It is welcome that more information is now available from schools and that inspection reports - whole school evaluations, etc. - are published online, but we still have a very under-developed system when it comes to information. I do not agree with comparisons of crude examination results because it is amazing for a child from a disadvantaged area who is the first in a family to sit the leaving certificate examinations to get a C. Perhaps he or she has had fantastic teachers to help him or her to get up to that grade, which is a huge achievement for him or her. It would be wrong to compare that result crudely with results from another school where all of the children come from well-off backgrounds. It would not capture the fact that some students might not be academic but may excel in sports, the creative arts, or other such areas.

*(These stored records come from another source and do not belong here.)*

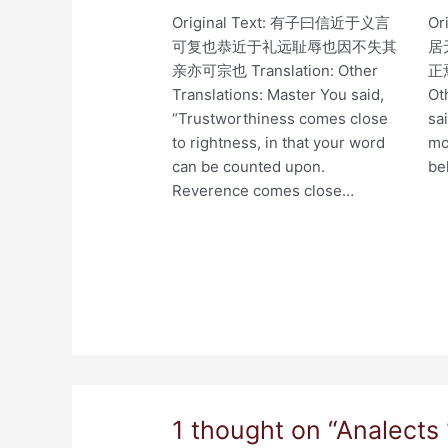
Original Text: 有子曰信近于义言
Or
可复也恭近于礼远耻辱也因不失其
居
亲亦可宗也 Translation: Other
正焉
Translations: Master You said,
Ot
“Trustworthiness comes close
sa
to rightness, in that your word
mo
can be counted upon.
be
Reverence comes close…
1 thought on “Analects 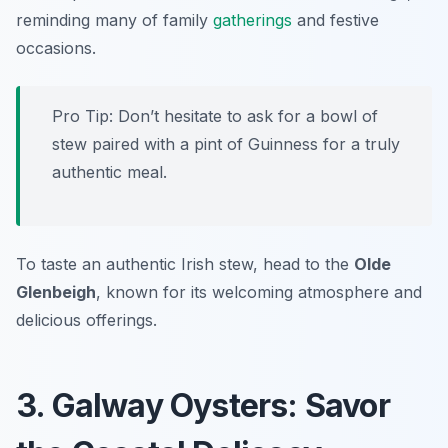
reminding many of family
gatherings
and festive
occasions.
Pro Tip: Don’t hesitate to ask for a bowl of
stew paired with a pint of Guinness for a truly
authentic meal.
To taste an authentic Irish stew, head to the
Olde
Glenbeigh
, known for its welcoming atmosphere and
delicious offerings.
3. Galway Oysters: Savor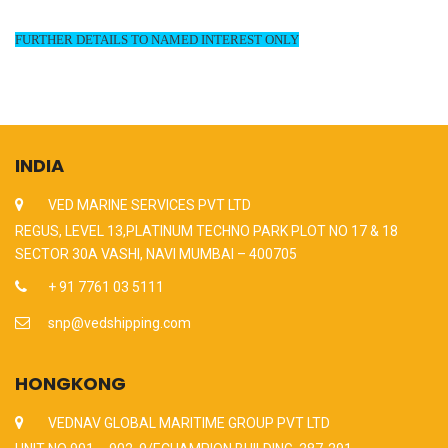
FURTHER DETAILS TO NAMED INTEREST ONLY
INDIA
VED MARINE SERVICES PVT LTD
REGUS, LEVEL 13,PLATINUM TECHNO PARK PLOT NO 17 & 18
SECTOR 30A VASHI, NAVI MUMBAI – 400705
+ 91 7761 03 5111
snp@vedshipping.com
HONGKONG
VEDNAV GLOBAL MARITIME GROUP PVT LTD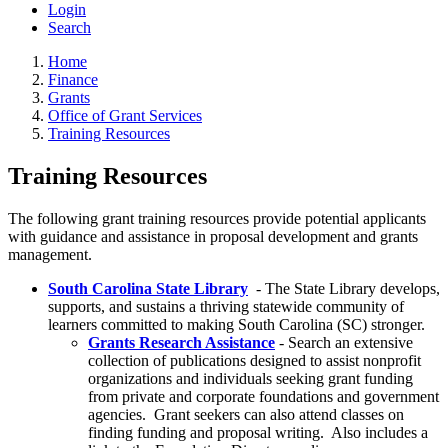
Login
Search
Home
Finance
Grants
Office of Grant Services
Training Resources
Training Resources
The following grant training resources provide potential applicants
with guidance and assistance in proposal development and grants
management.
South Carolina State Library
- The State Library develops,
supports, and sustains a thriving statewide community of
learners committed to making South Carolina (SC) stronger.
Grants Research Assistance
- Search an extensive
collection of publications designed to assist nonprofit
organizations and individuals seeking grant funding
from private and corporate foundations and government
agencies. Grant seekers can also attend classes on
finding funding and proposal writing. Also includes a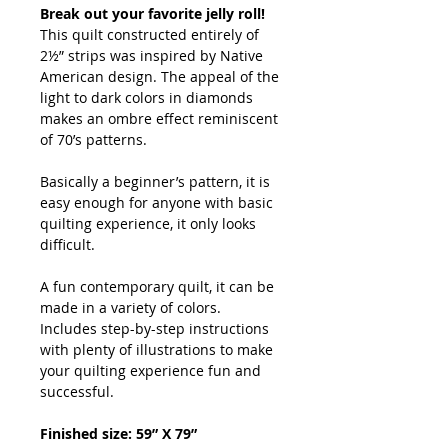
Break out your favorite jelly roll!
This quilt constructed entirely of
2½” strips was inspired by Native
American design. The appeal of the
light to dark colors in diamonds
makes an ombre effect reminiscent
of 70’s patterns.
Basically a beginner’s pattern, it is
easy enough for anyone with basic
quilting experience, it only looks
difficult.
A fun contemporary quilt, it can be
made in a variety of colors.
Includes step-by-step instructions
with plenty of illustrations to make
your quilting experience fun and
successful.
Finished size: 59” X 79”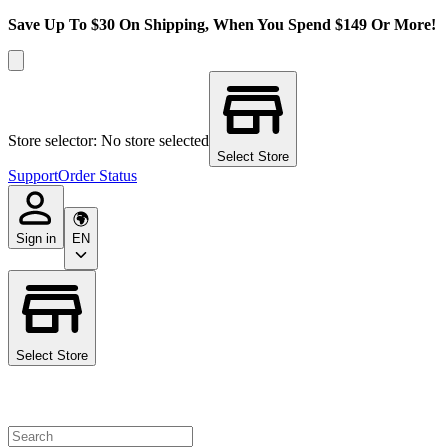
Save Up To $30 On Shipping, When You Spend $149 Or More!
Store selector: No store selected
Select Store
Support
Order Status
Sign in
EN
Select Store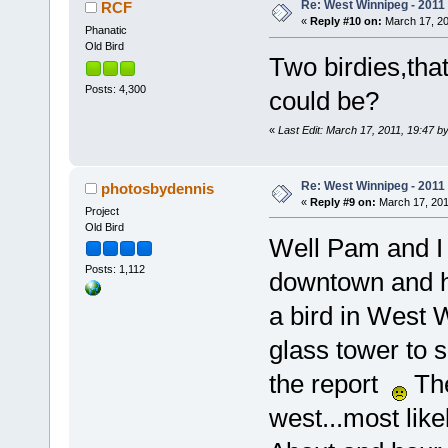
Re: West Winnipeg - 2011
RCF
«
Reply #10 on:
March 17, 20
Phanatic
Old Bird
Two birdies,tha
Posts: 4,300
could be?
«
Last Edit: March 17, 2011, 19:47 b
Re: West Winnipeg - 2011
photosbydennis
«
Reply #9 on:
March 17, 201
Project
Old Bird
Well Pam and I h
Posts: 1,112
downtown and he
a bird in West W
glass tower to 
the report
The
west...most lik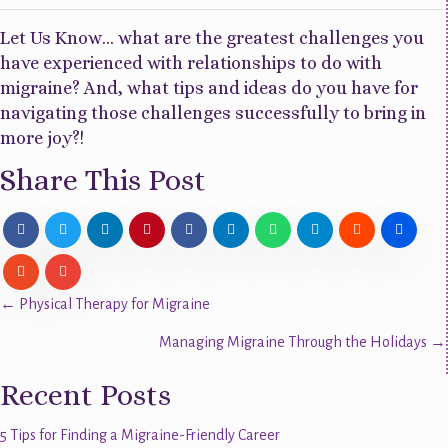
Let Us Know… what are the greatest challenges you
have experienced with relationships to do with
migraine? And, what tips and ideas do you have for
navigating those challenges successfully to bring in
more joy?!
Share This Post
Posts
← Physical Therapy for Migraine
Managing Migraine Through the Holidays →
navigation
Recent Posts
5 Tips for Finding a Migraine-Friendly Career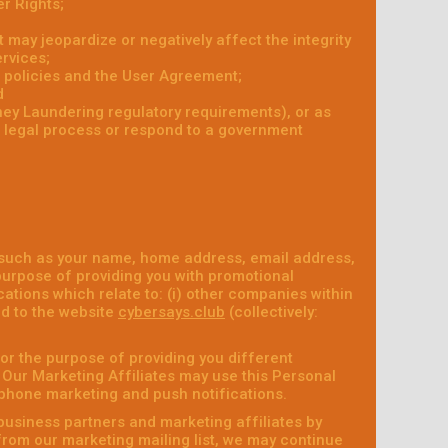
r Rights;
at may jeopardize or negatively affect the integrity
ervices;
r policies and the User Agreement;
d
ney Laundering regulatory requirements), or as
r legal process or respond to a government
 such as your name, home address, email address,
purpose of providing you with promotional
ations which relate to: (i) other companies within
ed to the website
cybersays.club
(collectively:
or the purpose of providing you different
. Our Marketing Affiliates may use this Personal
ephone marketing and push notifications.
business partners and marketing affiliates by
 from our marketing mailing list, we may continue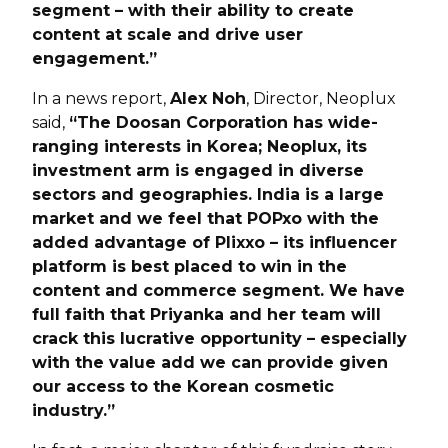
segment – with their ability to create
content at scale and drive user
engagement.”
In a news report,
Alex Noh
, Director, Neoplux
said,
“The Doosan Corporation has wide-
ranging interests in Korea; Neoplux, its
investment arm is engaged in diverse
sectors and geographies. India is a large
market and we feel that POPxo with the
added advantage of Plixxo – its influencer
platform is best placed to win in the
content and commerce segment. We have
full faith that Priyanka and her team will
crack this lucrative opportunity – especially
with the value add we can provide given
our access to the Korean cosmetic
industry.”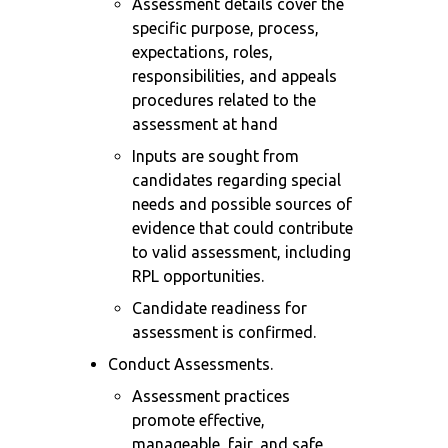
Assessment details cover the
specific purpose, process,
expectations, roles,
responsibilities, and appeals
procedures related to the
assessment at hand
Inputs are sought from
candidates regarding special
needs and possible sources of
evidence that could contribute
to valid assessment, including
RPL opportunities.
Candidate readiness for
assessment is confirmed.
Conduct Assessments.
Assessment practices
promote effective,
manageable, fair, and safe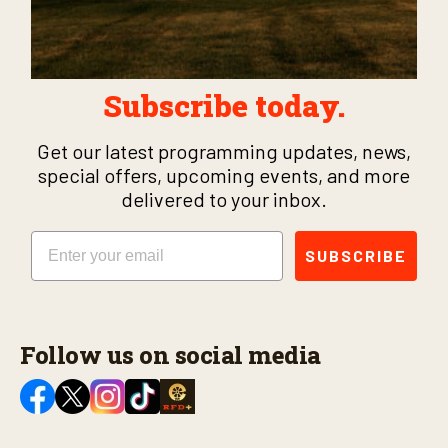
Subscribe today.
Get our latest programming updates, news,
special offers, upcoming events, and more
delivered to your inbox.
Email
SUBSCRIBE
Follow us on social media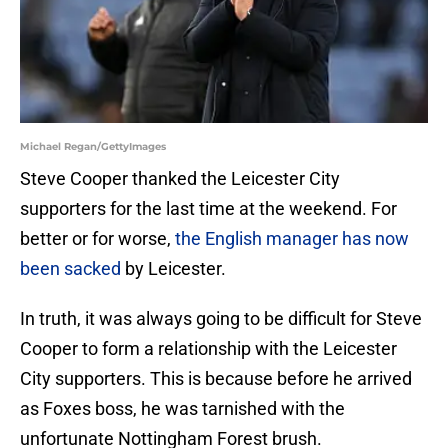
Michael Regan/GettyImages
Steve Cooper thanked the Leicester City
supporters for the last time at the weekend. For
better or for worse,
the English manager has now
been sacked
by Leicester.
In truth, it was always going to be difficult for Steve
Cooper to form a relationship with the Leicester
City supporters. This is because before he arrived
as Foxes boss, he was tarnished with the
unfortunate Nottingham Forest brush.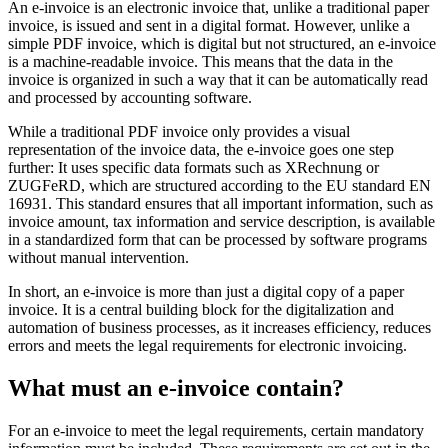
An e-invoice is an electronic invoice that, unlike a traditional paper
invoice, is issued and sent in a digital format. However, unlike a
simple PDF invoice, which is digital but not structured, an e-invoice
is a machine-readable invoice. This means that the data in the
invoice is organized in such a way that it can be automatically read
and processed by accounting software.
While a traditional PDF invoice only provides a visual
representation of the invoice data, the e-invoice goes one step
further: It uses specific data formats such as XRechnung or
ZUGFeRD, which are structured according to the EU standard EN
16931. This standard ensures that all important information, such as
invoice amount, tax information and service description, is available
in a standardized form that can be processed by software programs
without manual intervention.
In short, an e-invoice is more than just a digital copy of a paper
invoice. It is a central building block for the digitalization and
automation of business processes, as it increases efficiency, reduces
errors and meets the legal requirements for electronic invoicing.
What must an e-invoice contain?
For an e-invoice to meet the legal requirements, certain mandatory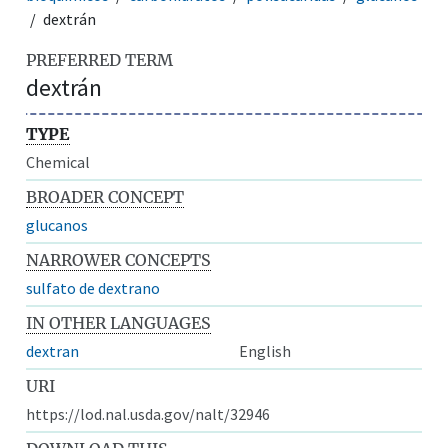
dextrán
PREFERRED TERM
dextrán
TYPE
Chemical
BROADER CONCEPT
glucanos
NARROWER CONCEPTS
sulfato de dextrano
IN OTHER LANGUAGES
dextran
English
URI
https://lod.nal.usda.gov/nalt/32946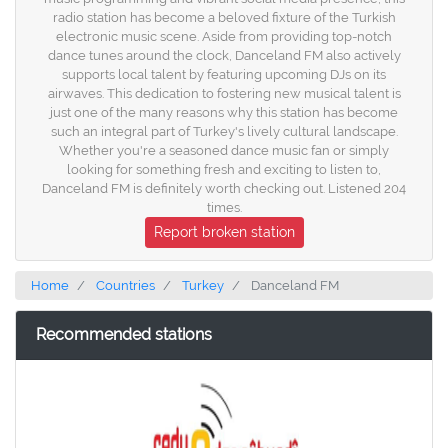
radio station has become a beloved fixture of the Turkish
electronic music scene. Aside from providing top-notch
dance tunes around the clock, Danceland FM also actively
supports local talent by featuring upcoming DJs on its
airwaves. This dedication to fostering new musical talent is
just one of the many reasons why this station has become
such an integral part of Turkey's lively cultural landscape.
Whether you're a seasoned dance music fan or simply
looking for something fresh and exciting to listen to,
Danceland FM is definitely worth checking out. Listened 204
times.
Report broken station
Home
Countries
Turkey
Danceland FM
Recommended stations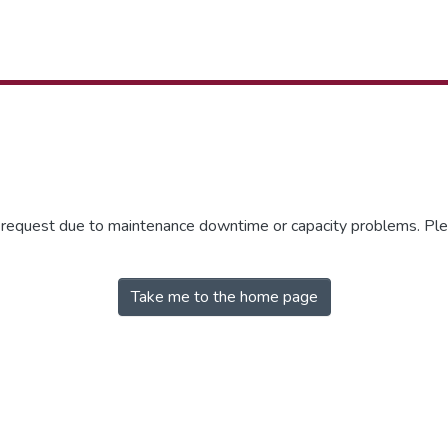
r request due to maintenance downtime or capacity problems. Plea
Take me to the home page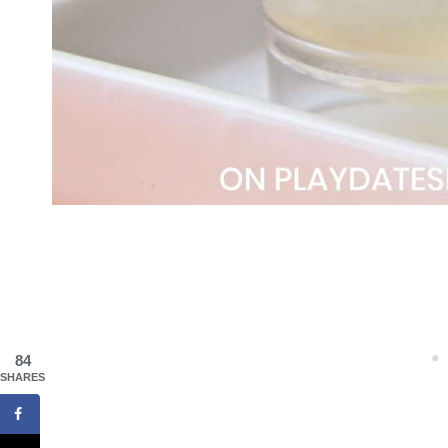
84
SHARES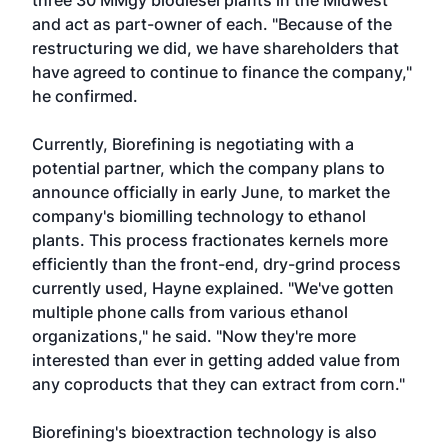
three 30 MMgy biodiesel plants in the Midwest
and act as part-owner of each. "Because of the
restructuring we did, we have shareholders that
have agreed to continue to finance the company,"
he confirmed.
Currently, Biorefining is negotiating with a
potential partner, which the company plans to
announce officially in early June, to market the
company's biomilling technology to ethanol
plants. This process fractionates kernels more
efficiently than the front-end, dry-grind process
currently used, Hayne explained. "We've gotten
multiple phone calls from various ethanol
organizations," he said. "Now they're more
interested than ever in getting added value from
any coproducts that they can extract from corn."
Biorefining's bioextraction technology is also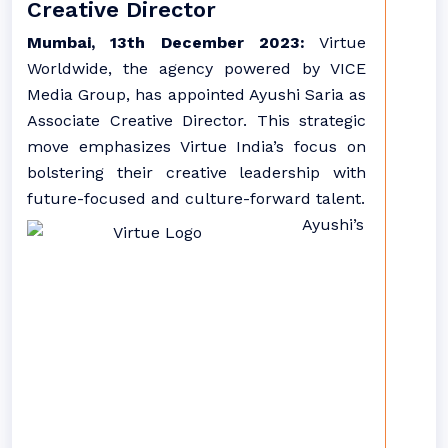
Creative Director
Mumbai, 13th December 2023:
Virtue
Worldwide, the agency powered by VICE
Media Group, has appointed Ayushi Saria as
Associate Creative Director. This strategic
move emphasizes Virtue India’s focus on
bolstering their creative leadership with
future-focused and culture-forward talent.
Ayushi’s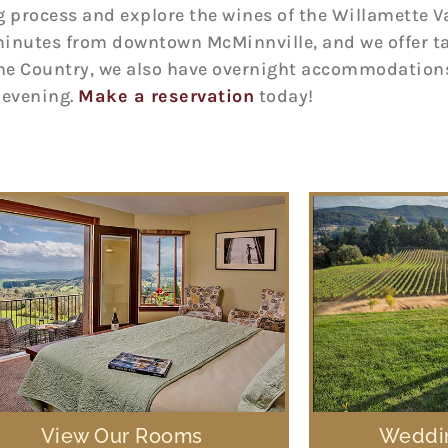
rocess and explore the wines of the Willamette Vall
minutes from downtown McMinnville, and we offer tas
ne Country, we also have overnight accommodations
e evening.
Make a reservation
today!
View Our Rooms
Weddin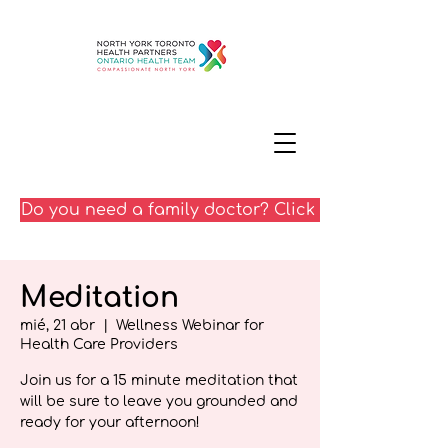
Do you need a family doctor? Click here
Meditation
mié, 21 abr
  |  
Wellness Webinar for
Health Care Providers
Join us for a 15 minute meditation that
will be sure to leave you grounded and
ready for your afternoon!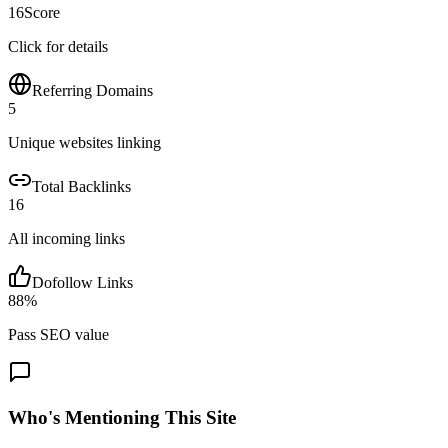
16
Score
Click for details
Referring Domains
5
Unique websites linking
Total Backlinks
16
All incoming links
Dofollow Links
88
%
Pass SEO value
Who's Mentioning This Site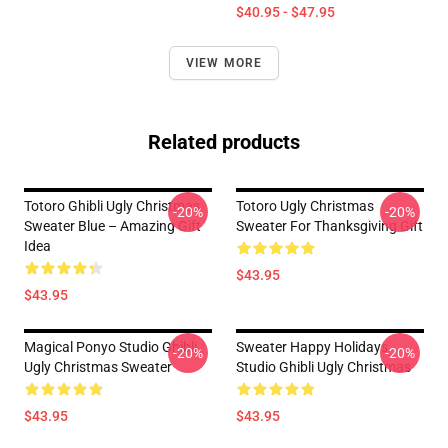
$40.95 - $47.95
VIEW MORE
Related products
Totoro Ghibli Ugly Christmas
Totoro Ugly Christmas
-20%
-20%
Sweater Blue – Amazing Gift
Sweater For Thanksgiving Gift
Idea
$43.95
$43.95
Magical Ponyo Studio Ghibli
Sweater Happy Holidays
-20%
-20%
Ugly Christmas Sweater
Studio Ghibli Ugly Christmas
$43.95
$43.95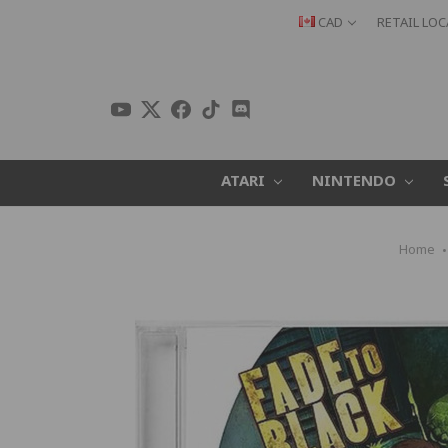
CAD
RETAIL LO
ATARI
NINTENDO
Home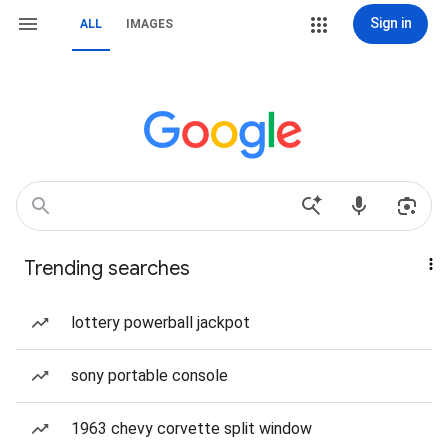
Sign in
ALL
IMAGES
Trending searches
lottery powerball jackpot
sony portable console
1963 chevy corvette split window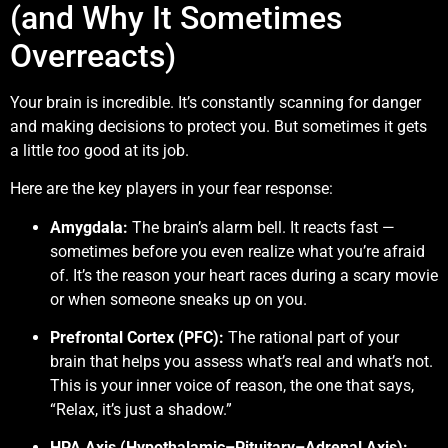
(and Why It Sometimes
Overreacts)
Your brain is incredible. It’s constantly scanning for danger
and making decisions to protect you. But sometimes it gets
a little
too
good at its job.
Here are the key players in your fear response:
Amygdala:
The brain’s alarm bell. It reacts fast —
sometimes before you even realize what you’re afraid
of. It’s the reason your heart races during a scary movie
or when someone sneaks up on you.
Prefrontal Cortex (PFC):
The rational part of your
brain that helps you assess what’s real and what’s not.
This is your inner voice of reason, the one that says,
“Relax, it’s just a shadow.”
HPA Axis (Hypothalamic–Pituitary–Adrenal Axis):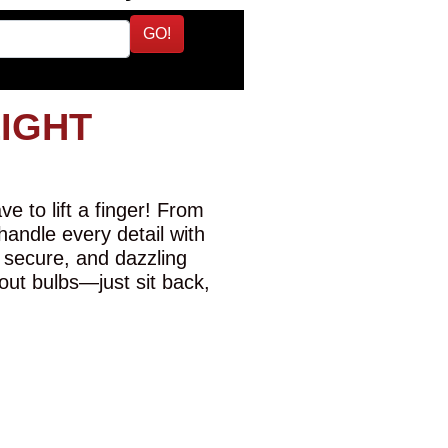
GO!
LIGHT
e to lift a finger! From
 handle every detail with
 secure, and dazzling
-out bulbs—just sit back,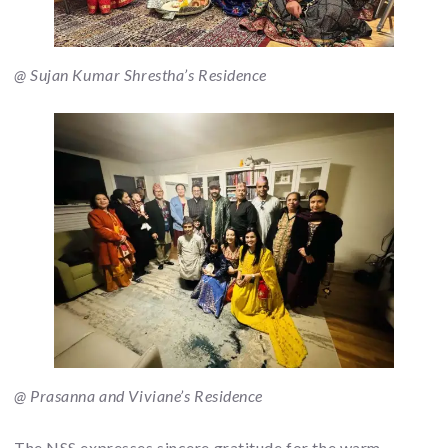
@ Sujan Kumar Shrestha’s Residence
@ Prasanna and Viviane’s Residence
The NSS expresses sincere gratitude for the warm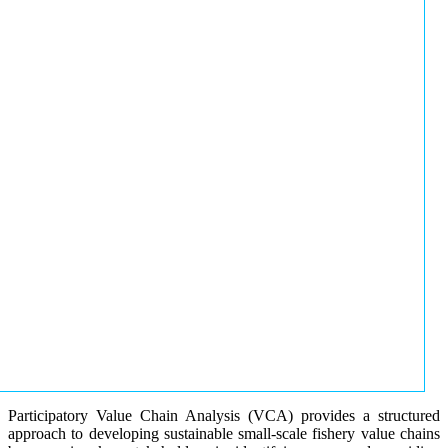
Participatory Value Chain Analysis (VCA) provides a structured
approach to developing sustainable small-scale fishery value chains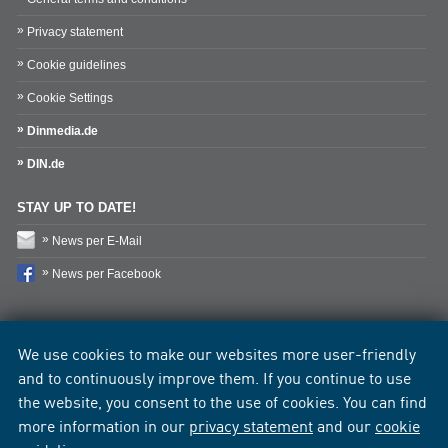
Privacy statement
Cookie guidelines
Cookie Settings
Dinmedia.de
DIN.de
STAY UP TO DATE!
News per E-Mail
News per Facebook
We use cookies to make our websites more user-friendly
and to continuously improve them. If you continue to use
the website, you consent to the use of cookies. You can find
more information in our
privacy statement
and our
cookie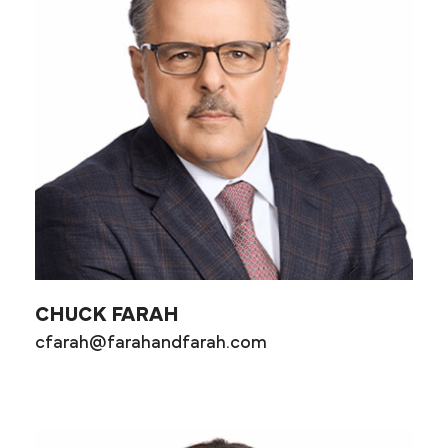
CHUCK FARAH
cfarah@farahandfarah.com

It would be crude and unfair to compare students on a purely academic basis, but there is still a huge gap in time between one whole school evaluation report and the next. I am not even sure if every school has been covered at this stage under that process which has been ongoing for some years. Some of the language used in the inspection reports verges on the conservative. It can be very subtle because the inspectors are trying to congratulate a school on the good things it is doing and sometimes it takes a trained eye to actually spot the criticism in what is being said about other areas - "There is room for improvement in maths" and so on. We have some way to go in that regard. Parents need more information and we need more transparency about schools. I do not agree with league tables, but I ask the Minister to take on this issue as a priority in her brief in terms of the information we can provide for parents that would be helpful and make them better informed in the choices they are making for their students, not just the crude academic results.

Photo of Jan O'SullivanJan O'Sullivan (Limerick City, Labour)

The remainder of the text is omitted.